History Of Speech Recognition Computer Science Essay

Published: Last Edited:

This essay has been submitted by a student. This is not an example of the work written by our professional essay writers.

What is Voice Recognition Technology? Voice recognition is the processes of converting an acoustic signal to a set of words that can be understand by computer. The capturing process can be done by using a microphone or even a telephone. This process has evolved into an advance technology that allows user to control the computer by speaking. This technology will have to work closely with speech recognition software in order to perform its function. Speech recognition software/ voice recognition software will capture the words that are spoken by the user intelligently and convert it to the language that is understandable by the computer. Then, the converted words can become the final results display on the screen, a command for an application, data entry and more.

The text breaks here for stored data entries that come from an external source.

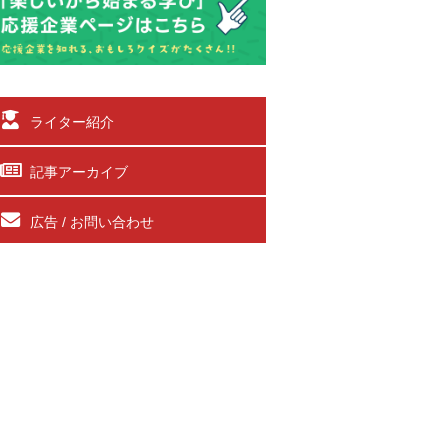
ライター紹介
記事アーカイブ
広告 / お問い合わせ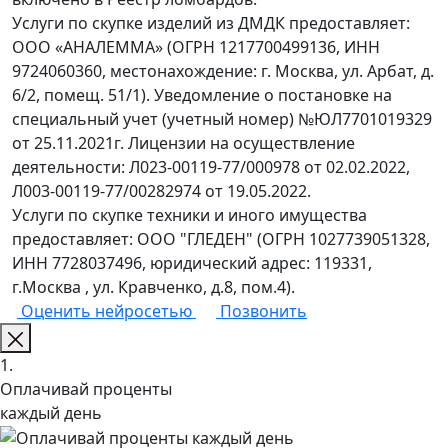
Услуги по скупке изделий из ДМДК предоставляет:
ООО «АНАЛЕММА» (ОГРН 1217700499136, ИНН
9724060360, местонахождение: г. Москва, ул. Арбат, д.
6/2, помещ. 51/1). Уведомление о постановке на
специальный учет (учетный номер) №ЮЛ7701019329
от 25.11.2021г. Лицензии на осуществление
деятельности: Л023-00119-77/000978 от 02.02.2022,
Л003-00119-77/00282974 от 19.05.2022.
Услуги по скупке техники и иного имущества
предоставляет: ООО "ГЛЕДЕН" (ОГРН 1027739051328,
ИНН 7728037496, юридический адрес: 119331,
г.Москва , ул. Кравченко, д.8, пом.4).
Оценить нейросетью
Позвонить
1.
Оплачивай проценты
каждый день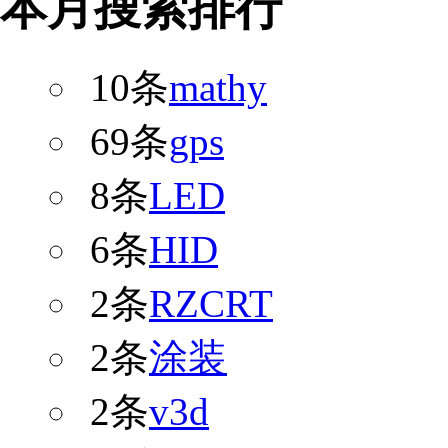
本月搜索排行
10条
mathy
69条
gps
8条
LED
6条
HID
2条
RZCRT
2条
涂装
2条
v3d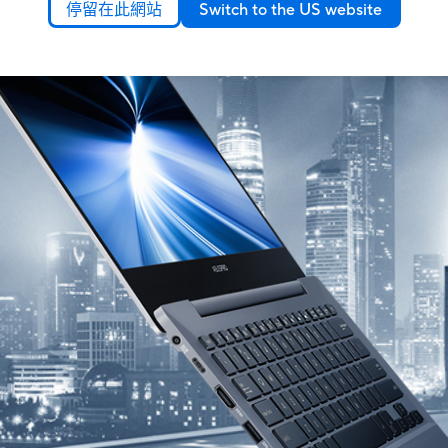
停留在此網站
Switch to the US website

Speech recognition applications include voice user interface such as voice dialling and call routing that built in most of the high-end smart phones nowadays. Voice dialling is referring to a function of a high-end smart phone which will dial to the targeted person that the user mentioned to it. Demotic appliance control and simple data entry also one of the speech recognition applications that used by certain organization. The best example will be Microsoft call centre that uses speech recognition to serve their customer. Furthermore, speech recognition applications cover preparation of structured documents such as a radiology report, speech-to-text processing integrated in word processors and aircraft.

Types of Speech Recognition

Speech recognition can be categorized into several different classes by determining the difference between their ability to recognize words.

Isolated Words

Isolated words recognizer is a lower class of speech recognition system. Isolated word recognizer does not mean that it can only accept a single word. Instead, user can only pronounce a word at a time. It requires the user to pause between words because the system will process word by word. Usually the system will has 2 states which is "Listen" or "Not-Listen". Normally when the system is processing a word, it will change to "Not-Listen" state because it cannot accept another word anymore.

Continuous Speech

Continuous speech recognizer is an enhancement from isolated words recognizer. Continuous speech recognizer is more complex and required longer development cycle because of complex components within the system to recognized continuous speech. User can speak to the computer naturally with the speed of normal conversion.

Spontaneous Speech

Spontaneous speech recognizer is similar to continuous speech recognizer. However, spontaneous speech recognizer is slightly more advance. It accepts a speech that is natural sounding and not rehearsed. Speech recognition usually requires user to pronounce a word in a specific way. However, spontaneous speech recognition do not requires user to do so. It has the ability to handle a variety of pronunciation.


Speaker- dependant speech recognizer requires user to train the system by providing some samples of the speech before the system can recognize the word. This process also known as user enrolment.


Speaker-independent will have a large set of words pre-coded in the system so the user does not need to train the system to understand them.

How speech recognition technology works?

The ability of speech recognition technology to accept and process spoken language, speech-to-text, involves the following steps:

Audio received from the speaker/ microphone will be turned into a waveform which is a mathematical representation of sound.

Capture the sound waves into a speech engine.

Process and convert the sound waves into basic language units that the computer can understand, phonemes.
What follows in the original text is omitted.